§ **TASK TO CARRY OUT**:
Please take the lines from the one holding "りも合理的だと判断したのです」（斉藤氏）" through the one holding "イトは、大塚商会が提供する『たよれーる" in the data below and copy them exactly.

******

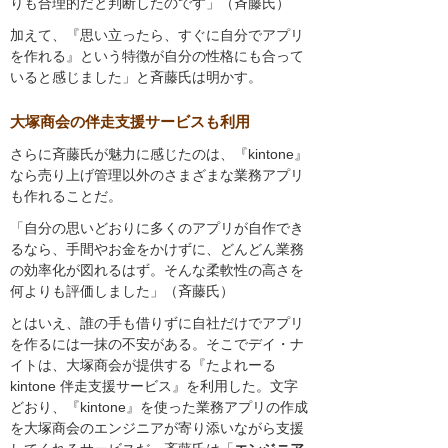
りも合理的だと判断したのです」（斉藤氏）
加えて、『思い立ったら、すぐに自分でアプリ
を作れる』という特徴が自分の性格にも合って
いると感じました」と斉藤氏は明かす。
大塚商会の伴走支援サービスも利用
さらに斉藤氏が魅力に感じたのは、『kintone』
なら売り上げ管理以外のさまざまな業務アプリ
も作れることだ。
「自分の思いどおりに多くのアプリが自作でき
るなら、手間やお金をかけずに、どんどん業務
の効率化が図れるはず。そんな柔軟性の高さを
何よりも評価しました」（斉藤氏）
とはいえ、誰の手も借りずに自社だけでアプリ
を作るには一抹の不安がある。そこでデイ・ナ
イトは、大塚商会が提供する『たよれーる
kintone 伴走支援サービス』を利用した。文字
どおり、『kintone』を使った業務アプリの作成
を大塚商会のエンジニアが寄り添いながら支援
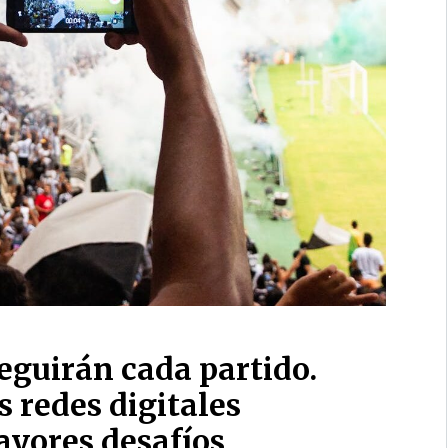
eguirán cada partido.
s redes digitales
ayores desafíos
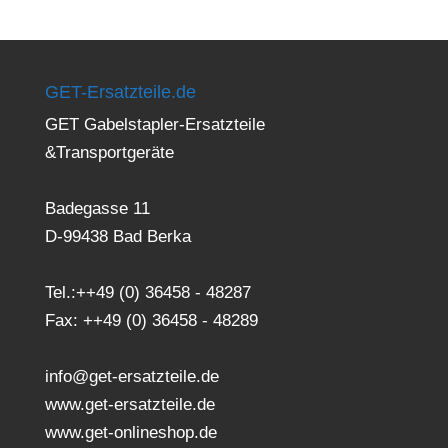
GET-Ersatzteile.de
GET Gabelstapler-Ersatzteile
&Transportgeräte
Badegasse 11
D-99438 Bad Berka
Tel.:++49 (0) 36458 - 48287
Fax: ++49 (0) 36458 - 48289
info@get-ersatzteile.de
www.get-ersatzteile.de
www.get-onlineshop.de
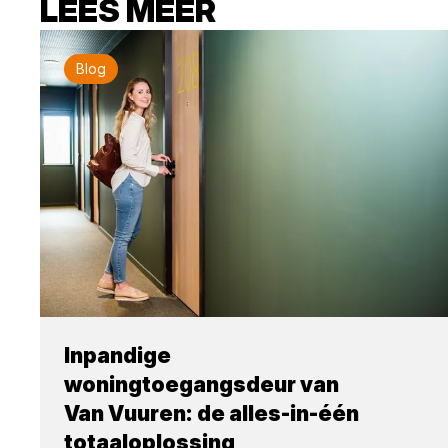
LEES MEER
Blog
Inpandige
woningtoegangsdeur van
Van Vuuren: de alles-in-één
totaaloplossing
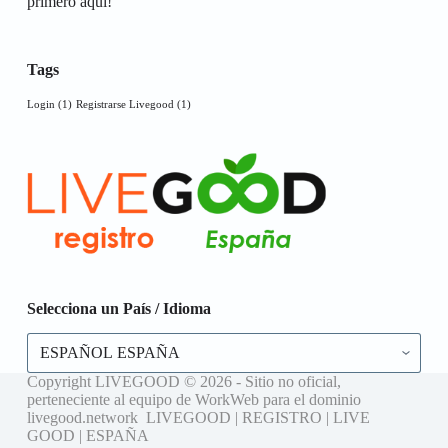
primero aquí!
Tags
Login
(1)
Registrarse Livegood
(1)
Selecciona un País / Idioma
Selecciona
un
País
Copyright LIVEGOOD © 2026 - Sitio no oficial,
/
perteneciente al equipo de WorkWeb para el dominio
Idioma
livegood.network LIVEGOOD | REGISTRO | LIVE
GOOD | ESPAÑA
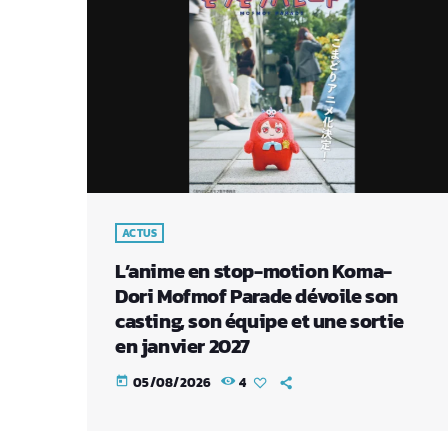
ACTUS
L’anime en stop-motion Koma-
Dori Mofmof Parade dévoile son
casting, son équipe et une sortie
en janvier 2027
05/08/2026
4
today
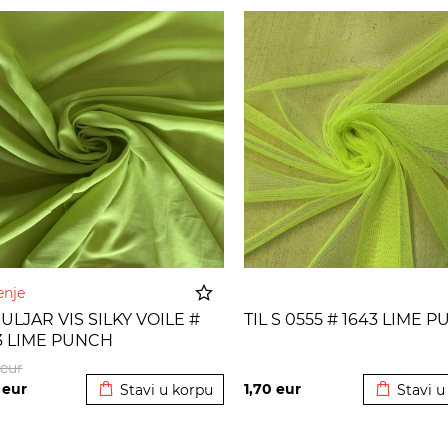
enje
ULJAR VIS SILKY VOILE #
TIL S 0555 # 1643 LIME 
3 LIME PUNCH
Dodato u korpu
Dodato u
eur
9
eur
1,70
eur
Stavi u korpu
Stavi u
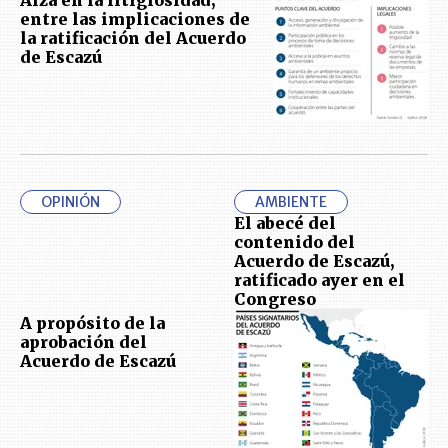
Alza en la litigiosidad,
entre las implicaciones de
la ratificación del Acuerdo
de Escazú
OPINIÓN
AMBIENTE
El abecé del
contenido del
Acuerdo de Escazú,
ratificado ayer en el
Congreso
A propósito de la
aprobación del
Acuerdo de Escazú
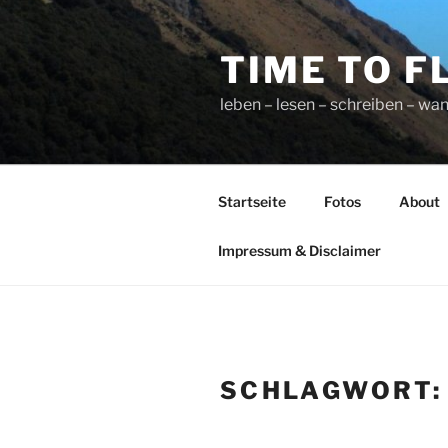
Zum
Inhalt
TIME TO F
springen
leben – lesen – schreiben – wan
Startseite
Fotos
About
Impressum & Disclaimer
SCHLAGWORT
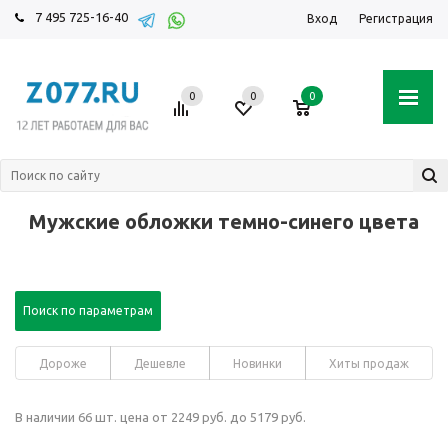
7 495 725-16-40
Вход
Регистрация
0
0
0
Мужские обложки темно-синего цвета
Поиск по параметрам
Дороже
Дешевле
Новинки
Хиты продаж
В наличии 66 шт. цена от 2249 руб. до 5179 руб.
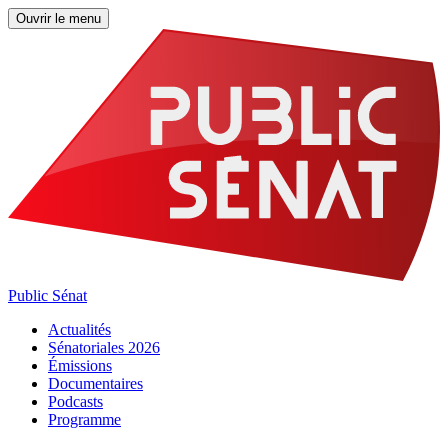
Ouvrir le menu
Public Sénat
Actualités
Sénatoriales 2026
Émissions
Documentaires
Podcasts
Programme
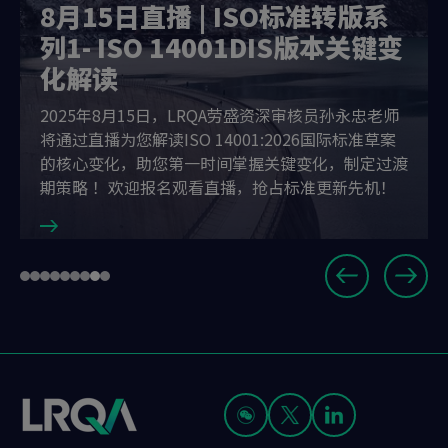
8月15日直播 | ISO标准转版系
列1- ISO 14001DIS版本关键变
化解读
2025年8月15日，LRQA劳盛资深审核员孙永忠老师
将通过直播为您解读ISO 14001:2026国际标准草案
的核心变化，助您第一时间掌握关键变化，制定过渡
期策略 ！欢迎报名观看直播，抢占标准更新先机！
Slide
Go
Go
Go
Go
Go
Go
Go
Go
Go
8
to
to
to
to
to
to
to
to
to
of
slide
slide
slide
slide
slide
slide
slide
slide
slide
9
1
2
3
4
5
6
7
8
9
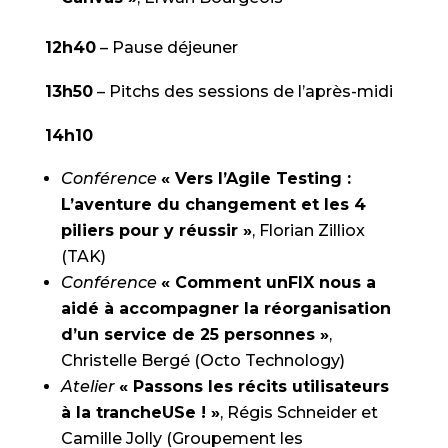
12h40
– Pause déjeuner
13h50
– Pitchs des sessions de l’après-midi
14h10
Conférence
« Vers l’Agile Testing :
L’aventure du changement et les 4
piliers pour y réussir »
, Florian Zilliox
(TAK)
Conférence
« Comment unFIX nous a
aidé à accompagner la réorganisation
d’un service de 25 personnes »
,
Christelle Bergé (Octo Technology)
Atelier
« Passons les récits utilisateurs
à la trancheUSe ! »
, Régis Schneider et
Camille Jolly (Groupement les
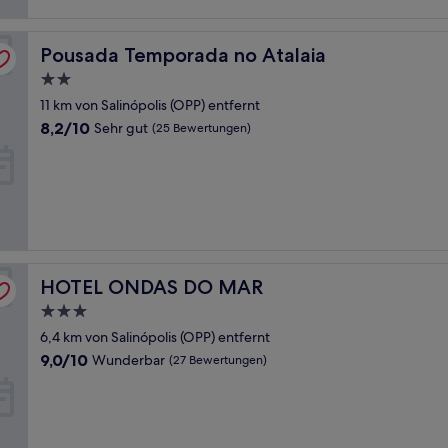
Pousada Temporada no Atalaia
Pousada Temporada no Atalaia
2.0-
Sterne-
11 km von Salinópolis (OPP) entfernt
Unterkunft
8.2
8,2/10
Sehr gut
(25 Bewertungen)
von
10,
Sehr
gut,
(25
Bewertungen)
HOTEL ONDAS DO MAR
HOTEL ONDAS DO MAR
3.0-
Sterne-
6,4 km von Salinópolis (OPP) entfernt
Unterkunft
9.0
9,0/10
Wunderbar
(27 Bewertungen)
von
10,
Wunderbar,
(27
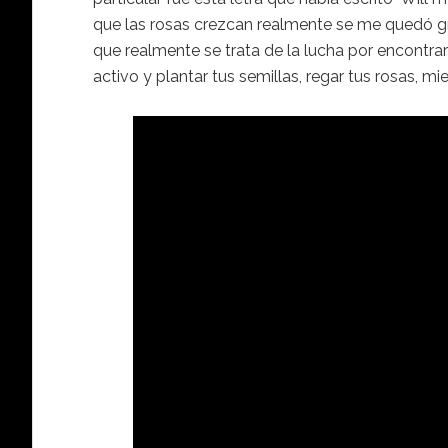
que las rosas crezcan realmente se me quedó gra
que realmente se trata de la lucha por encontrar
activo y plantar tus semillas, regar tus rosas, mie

******

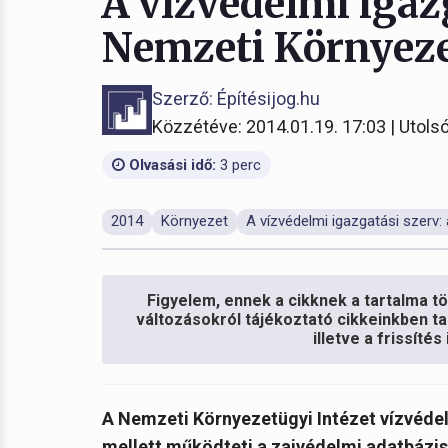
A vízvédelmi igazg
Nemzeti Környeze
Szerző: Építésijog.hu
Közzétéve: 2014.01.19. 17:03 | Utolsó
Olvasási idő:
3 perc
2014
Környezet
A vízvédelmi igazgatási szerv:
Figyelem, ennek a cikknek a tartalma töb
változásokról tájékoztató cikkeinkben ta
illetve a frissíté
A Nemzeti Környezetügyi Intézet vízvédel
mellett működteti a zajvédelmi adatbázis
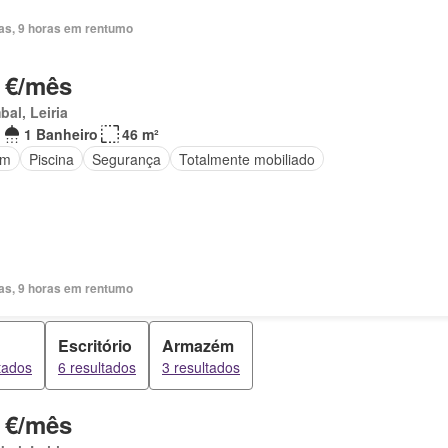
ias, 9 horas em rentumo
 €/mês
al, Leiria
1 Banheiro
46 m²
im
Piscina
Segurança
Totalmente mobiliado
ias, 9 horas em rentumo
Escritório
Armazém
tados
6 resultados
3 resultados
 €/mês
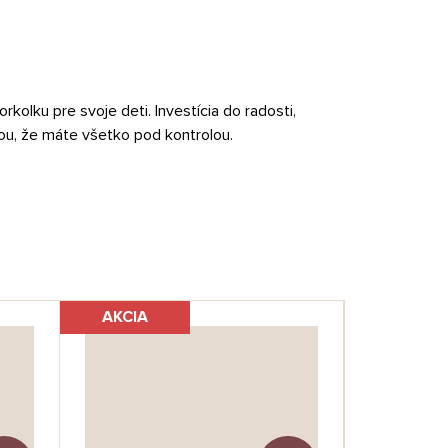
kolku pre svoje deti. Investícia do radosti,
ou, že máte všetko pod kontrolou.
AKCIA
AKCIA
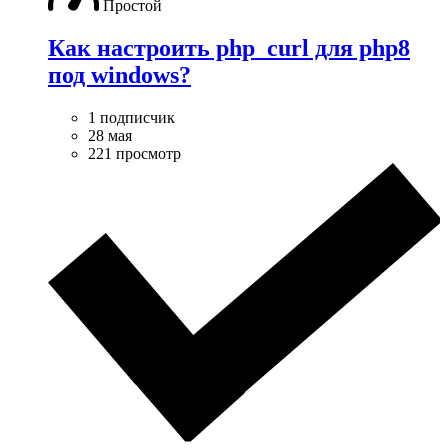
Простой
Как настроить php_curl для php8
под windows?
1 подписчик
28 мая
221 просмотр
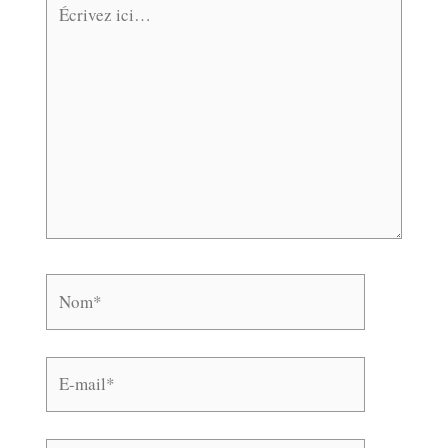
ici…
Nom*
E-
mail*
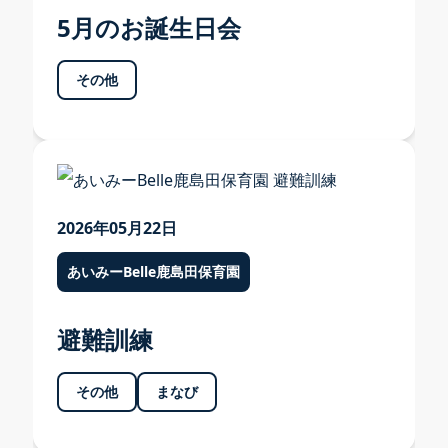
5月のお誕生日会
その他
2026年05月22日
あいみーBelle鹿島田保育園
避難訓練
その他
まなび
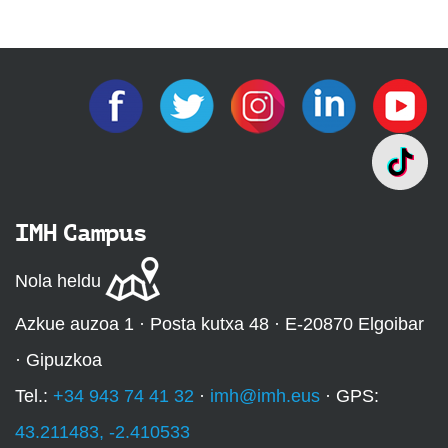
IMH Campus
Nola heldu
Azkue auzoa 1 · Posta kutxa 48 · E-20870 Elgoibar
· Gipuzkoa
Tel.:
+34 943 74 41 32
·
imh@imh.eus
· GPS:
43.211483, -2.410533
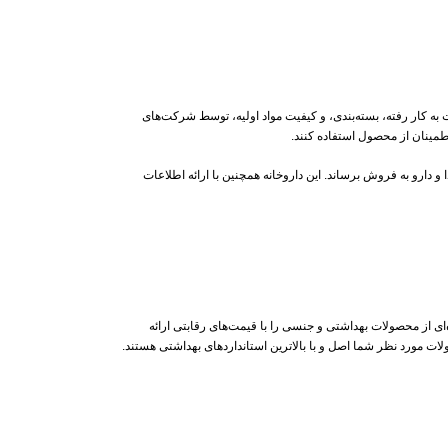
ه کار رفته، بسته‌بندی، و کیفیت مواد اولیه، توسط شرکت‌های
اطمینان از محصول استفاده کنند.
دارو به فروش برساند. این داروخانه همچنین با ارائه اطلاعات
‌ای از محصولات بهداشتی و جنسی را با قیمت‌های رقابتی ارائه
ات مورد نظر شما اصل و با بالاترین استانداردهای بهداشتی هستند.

******

§ **THE ANSWER**:
りも合理的だと判断したのです」（斉藤氏）
加えて、『思い立ったら、すぐに自分でアプリ
を作れる』という特徴が自分の性格にも合って
いると感じました」と斉藤氏は明かす。
大塚商会の伴走支援サービスも利用
さらに斉藤氏が魅力に感じたのは、『kintone』
なら売り上げ管理以外のさまざまな業務アプリ
も作れることだ。
「自分の思いどおりに多くのアプリが自作でき
るなら、手間やお金をかけずに、どんどん業務
の効率化が図れるはず。そんな柔軟性の高さを
何よりも評価しました」（斉藤氏）
とはいえ、誰の手も借りずに自社だけでアプリ
を作るには一抹の不安がある。そこでデイ・ナ
イトは、大塚商会が提供する『たよれーる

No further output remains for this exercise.